La principale difficulté, pour l’instant, tient au manque d’informations fiables. L’accès à Internet est coupé et le pays largement fermé aux chercheurs, ce qui oblige les observateurs à analyser la situation iranienne « par le trou de la serrure ». Des informations circulent, mais elles peuvent relever de la propagande du régime ou provenir de médias de la diaspora, dont certains sont soutenus par des acteurs politiques étrangers et peuvent poursuivre leur propre agenda.
Ainsi, mardi 3 mars au soir, la nomination de Mojtaba Khamenei comme nouveau Guide suprême a été annoncée par Iran International. Cette information a toutefois été rapidement démentie par plusieurs responsables du régime, qui affirment qu’aucune décision n’a encore été prise et qu’elle devrait intervenir dans les prochains jours. Les autorités expliquent qu’une telle nomination est difficile à acter dans un contexte de guerre.
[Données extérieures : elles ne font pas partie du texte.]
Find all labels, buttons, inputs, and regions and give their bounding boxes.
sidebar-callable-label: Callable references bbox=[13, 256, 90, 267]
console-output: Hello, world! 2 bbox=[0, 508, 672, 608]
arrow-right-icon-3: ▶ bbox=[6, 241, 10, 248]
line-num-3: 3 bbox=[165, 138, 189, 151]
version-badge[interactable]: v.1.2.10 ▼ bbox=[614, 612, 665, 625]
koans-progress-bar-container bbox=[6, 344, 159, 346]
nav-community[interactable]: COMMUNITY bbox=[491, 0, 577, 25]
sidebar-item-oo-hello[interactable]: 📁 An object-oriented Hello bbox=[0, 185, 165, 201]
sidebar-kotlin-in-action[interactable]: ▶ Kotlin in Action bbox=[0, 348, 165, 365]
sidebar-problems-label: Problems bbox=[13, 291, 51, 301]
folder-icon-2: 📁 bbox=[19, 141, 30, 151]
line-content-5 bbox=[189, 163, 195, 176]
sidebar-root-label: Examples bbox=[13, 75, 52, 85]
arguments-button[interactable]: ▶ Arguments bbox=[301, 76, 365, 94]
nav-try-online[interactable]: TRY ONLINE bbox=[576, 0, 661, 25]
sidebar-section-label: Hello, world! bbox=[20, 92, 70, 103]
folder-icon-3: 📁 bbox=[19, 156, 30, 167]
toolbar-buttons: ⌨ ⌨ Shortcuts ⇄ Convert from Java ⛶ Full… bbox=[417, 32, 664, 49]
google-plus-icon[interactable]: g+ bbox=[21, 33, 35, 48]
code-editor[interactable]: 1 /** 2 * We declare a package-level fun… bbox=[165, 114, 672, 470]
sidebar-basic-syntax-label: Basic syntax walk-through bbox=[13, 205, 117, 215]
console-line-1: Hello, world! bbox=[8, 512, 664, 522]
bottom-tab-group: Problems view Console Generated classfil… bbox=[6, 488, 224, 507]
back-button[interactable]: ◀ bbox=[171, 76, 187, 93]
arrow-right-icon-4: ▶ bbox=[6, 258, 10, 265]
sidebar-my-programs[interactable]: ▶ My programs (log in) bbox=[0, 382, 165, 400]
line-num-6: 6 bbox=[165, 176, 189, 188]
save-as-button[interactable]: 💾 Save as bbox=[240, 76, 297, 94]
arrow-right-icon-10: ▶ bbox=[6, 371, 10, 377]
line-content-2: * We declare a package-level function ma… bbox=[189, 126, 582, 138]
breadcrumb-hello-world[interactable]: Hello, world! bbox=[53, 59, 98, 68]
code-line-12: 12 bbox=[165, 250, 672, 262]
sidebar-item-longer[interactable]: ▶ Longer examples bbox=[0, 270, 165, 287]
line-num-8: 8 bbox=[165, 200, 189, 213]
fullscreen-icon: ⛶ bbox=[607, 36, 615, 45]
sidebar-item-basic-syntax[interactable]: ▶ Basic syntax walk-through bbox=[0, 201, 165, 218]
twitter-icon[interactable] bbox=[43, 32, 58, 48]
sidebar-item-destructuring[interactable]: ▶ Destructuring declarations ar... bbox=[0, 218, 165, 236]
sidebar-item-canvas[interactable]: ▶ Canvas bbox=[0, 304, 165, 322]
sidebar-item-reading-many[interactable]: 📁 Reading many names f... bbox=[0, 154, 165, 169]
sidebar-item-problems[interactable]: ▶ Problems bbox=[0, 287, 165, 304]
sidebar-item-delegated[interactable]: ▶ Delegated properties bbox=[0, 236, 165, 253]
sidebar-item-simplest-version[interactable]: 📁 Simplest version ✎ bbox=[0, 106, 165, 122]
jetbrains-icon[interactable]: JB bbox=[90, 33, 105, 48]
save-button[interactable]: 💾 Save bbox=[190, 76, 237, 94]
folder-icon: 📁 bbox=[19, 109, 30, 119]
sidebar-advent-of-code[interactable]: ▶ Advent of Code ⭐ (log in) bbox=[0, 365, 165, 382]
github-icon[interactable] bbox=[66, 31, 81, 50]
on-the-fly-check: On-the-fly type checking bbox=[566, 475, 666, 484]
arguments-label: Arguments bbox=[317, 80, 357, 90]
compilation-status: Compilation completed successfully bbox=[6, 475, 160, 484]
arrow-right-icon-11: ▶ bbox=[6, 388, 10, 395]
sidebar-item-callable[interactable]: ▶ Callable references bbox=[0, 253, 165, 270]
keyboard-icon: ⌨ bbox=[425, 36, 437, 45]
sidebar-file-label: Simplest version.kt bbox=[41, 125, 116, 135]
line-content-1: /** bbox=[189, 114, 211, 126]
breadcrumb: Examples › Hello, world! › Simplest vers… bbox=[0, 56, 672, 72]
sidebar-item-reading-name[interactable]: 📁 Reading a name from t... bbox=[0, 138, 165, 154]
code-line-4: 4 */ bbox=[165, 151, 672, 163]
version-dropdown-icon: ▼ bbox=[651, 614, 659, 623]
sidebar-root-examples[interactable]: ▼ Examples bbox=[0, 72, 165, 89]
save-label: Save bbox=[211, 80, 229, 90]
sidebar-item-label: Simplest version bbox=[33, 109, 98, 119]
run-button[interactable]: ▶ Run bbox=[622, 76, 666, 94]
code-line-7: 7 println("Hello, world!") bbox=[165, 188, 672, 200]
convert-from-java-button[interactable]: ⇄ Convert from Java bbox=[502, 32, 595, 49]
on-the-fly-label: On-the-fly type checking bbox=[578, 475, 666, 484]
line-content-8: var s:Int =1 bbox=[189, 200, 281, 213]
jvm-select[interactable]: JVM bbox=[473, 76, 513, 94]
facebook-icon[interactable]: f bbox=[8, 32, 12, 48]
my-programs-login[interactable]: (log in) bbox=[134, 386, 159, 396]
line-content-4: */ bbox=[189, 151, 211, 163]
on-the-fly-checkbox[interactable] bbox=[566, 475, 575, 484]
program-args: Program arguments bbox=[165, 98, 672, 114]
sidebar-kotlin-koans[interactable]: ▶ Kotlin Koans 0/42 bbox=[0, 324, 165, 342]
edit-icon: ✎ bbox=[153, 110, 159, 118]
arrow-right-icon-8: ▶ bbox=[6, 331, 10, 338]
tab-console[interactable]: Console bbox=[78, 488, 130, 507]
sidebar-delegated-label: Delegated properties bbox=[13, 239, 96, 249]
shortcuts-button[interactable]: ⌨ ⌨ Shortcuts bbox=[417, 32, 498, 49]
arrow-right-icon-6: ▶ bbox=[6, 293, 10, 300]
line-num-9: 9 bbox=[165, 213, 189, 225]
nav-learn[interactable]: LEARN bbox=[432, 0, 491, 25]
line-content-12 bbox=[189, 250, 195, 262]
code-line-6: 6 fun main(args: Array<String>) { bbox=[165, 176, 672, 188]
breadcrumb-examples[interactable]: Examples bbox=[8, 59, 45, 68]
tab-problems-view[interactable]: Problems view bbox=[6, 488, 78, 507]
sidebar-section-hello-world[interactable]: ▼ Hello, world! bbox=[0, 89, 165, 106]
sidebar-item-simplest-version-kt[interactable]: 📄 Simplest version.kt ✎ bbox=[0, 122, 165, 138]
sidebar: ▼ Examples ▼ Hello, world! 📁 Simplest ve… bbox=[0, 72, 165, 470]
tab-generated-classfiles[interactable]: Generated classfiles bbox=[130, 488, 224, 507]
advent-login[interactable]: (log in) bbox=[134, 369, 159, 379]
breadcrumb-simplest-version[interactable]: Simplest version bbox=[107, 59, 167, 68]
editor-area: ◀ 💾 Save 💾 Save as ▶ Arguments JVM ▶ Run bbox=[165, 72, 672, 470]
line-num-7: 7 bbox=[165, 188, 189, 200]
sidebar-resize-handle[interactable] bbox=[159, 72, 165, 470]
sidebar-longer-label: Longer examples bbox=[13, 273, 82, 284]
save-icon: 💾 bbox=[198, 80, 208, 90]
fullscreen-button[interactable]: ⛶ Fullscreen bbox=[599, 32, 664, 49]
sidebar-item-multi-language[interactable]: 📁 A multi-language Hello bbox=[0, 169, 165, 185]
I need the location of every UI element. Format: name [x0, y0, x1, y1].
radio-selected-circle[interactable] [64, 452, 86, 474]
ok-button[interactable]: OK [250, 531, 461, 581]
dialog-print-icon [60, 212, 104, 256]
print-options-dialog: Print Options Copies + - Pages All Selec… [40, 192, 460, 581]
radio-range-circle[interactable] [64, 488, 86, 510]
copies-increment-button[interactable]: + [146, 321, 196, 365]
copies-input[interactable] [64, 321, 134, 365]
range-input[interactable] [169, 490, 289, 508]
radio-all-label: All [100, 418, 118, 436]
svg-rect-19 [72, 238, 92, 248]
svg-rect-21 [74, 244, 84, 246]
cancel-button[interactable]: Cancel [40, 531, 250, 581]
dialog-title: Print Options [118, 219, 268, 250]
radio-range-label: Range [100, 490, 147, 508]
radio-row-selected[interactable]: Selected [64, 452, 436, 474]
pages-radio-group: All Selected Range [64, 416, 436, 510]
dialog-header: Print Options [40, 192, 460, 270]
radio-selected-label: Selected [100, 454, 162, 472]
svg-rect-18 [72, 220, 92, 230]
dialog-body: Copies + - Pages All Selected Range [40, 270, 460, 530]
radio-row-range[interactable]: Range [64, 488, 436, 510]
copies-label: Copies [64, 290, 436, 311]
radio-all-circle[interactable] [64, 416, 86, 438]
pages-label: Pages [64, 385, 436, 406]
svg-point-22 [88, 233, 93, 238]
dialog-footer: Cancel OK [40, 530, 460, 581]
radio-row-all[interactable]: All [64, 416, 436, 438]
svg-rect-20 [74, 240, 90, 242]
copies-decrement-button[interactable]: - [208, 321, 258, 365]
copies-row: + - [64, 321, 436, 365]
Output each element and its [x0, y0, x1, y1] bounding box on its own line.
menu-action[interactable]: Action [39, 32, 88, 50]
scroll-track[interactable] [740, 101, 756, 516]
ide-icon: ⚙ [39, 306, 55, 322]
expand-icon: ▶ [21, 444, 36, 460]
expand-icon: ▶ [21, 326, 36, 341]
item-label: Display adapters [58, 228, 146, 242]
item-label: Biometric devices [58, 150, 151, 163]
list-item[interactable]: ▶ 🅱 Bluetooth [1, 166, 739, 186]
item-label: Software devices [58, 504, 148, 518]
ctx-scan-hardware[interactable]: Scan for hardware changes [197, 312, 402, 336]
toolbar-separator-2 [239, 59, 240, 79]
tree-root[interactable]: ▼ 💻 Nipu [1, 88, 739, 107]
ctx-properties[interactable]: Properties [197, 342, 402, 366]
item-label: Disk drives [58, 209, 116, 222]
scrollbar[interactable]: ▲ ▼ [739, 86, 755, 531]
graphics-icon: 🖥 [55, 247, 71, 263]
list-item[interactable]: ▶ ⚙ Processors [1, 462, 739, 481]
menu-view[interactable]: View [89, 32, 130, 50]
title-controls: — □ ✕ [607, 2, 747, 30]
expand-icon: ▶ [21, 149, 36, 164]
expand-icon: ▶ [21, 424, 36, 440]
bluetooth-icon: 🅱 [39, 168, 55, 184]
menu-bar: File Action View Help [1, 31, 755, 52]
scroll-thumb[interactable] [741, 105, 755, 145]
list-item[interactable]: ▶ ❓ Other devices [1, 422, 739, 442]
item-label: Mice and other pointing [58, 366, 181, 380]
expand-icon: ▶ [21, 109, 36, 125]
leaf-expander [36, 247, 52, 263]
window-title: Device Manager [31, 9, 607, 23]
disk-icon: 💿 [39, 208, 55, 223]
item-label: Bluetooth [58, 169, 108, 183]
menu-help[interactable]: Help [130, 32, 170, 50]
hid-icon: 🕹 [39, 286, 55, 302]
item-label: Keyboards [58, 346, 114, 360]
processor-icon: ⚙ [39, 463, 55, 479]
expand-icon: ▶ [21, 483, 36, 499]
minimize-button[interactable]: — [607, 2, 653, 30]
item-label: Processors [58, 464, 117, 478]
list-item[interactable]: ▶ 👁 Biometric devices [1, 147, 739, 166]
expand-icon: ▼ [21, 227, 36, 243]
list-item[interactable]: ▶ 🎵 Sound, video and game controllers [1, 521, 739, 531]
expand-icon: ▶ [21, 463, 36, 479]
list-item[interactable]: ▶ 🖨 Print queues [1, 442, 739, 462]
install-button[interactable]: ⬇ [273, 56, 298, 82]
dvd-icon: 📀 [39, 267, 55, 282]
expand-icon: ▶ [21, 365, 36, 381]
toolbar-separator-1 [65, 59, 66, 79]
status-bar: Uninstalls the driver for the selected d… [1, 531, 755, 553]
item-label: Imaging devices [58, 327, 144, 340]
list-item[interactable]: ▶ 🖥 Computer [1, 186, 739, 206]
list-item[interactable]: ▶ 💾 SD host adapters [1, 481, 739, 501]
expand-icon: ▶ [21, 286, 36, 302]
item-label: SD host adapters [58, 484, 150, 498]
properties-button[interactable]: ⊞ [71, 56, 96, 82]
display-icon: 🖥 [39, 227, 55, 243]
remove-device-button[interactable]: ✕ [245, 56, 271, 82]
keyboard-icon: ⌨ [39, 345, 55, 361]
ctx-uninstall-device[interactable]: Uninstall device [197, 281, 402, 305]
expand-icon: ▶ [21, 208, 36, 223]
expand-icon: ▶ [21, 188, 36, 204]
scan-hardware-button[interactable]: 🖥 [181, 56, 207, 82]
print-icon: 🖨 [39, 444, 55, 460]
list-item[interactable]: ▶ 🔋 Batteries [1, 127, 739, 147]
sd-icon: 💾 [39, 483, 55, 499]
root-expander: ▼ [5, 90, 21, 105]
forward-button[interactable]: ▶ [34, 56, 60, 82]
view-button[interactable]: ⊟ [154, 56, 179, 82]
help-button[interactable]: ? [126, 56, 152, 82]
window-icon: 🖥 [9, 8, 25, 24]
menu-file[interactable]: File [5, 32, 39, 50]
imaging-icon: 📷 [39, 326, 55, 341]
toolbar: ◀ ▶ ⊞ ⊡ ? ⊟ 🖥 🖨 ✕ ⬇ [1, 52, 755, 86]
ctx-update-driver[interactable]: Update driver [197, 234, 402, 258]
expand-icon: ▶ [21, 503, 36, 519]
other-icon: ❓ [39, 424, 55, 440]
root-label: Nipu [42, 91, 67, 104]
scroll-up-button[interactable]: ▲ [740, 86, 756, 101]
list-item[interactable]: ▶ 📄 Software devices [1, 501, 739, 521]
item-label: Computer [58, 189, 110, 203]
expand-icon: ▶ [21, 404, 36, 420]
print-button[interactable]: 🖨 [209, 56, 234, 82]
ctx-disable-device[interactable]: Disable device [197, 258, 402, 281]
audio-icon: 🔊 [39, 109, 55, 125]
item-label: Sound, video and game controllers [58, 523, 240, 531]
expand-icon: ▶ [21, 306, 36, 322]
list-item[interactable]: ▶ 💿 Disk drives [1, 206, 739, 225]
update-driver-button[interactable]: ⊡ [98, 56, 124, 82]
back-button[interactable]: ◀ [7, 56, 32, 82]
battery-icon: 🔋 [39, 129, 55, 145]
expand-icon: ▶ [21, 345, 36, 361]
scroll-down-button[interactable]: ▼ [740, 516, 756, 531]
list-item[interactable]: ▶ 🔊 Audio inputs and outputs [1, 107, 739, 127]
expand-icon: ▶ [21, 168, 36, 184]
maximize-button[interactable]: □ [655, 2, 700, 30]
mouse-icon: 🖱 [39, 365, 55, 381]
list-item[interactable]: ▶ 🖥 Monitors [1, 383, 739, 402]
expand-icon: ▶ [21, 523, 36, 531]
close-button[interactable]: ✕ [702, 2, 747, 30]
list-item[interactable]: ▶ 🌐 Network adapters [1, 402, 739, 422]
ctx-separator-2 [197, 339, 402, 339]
Dans ce contexte, toute information doit être analysée avec une grande prudence. La période est marquée par une forte incertitude, d’autant qu’aucun successeur n’avait été officiellement désigné avant la mort d’Ali Khamenei. Ces dernières années, plusieurs noms ont circulé, mais la liste des prétendants évolue au gré des disgrâces politiques ou des décès. Ce fut notamment le cas de Ebrahim Raisi, ancien président de la République, mort dans un accident d’hélicoptère le 19 mai 2024. Avant sa disparition, il était régulièrement présenté comme l’un des successeurs potentiels du Guide suprême.
Aujourd’hui, le nom de Mojtaba Khamenei revient fréquemment. Sa candidature ne fait toutefois pas l’unanimité au sein du clergé, certains religieux refusant l’idée d’une dynastie au pouvoir dans la République islamique. Dans le même temps, Mojtaba Khamenei est réputé très proche des services de sécurité, et il est largement admis que les Corps des gardiens de la révolution islamique joueront un rôle déterminant dans le processus de désignation.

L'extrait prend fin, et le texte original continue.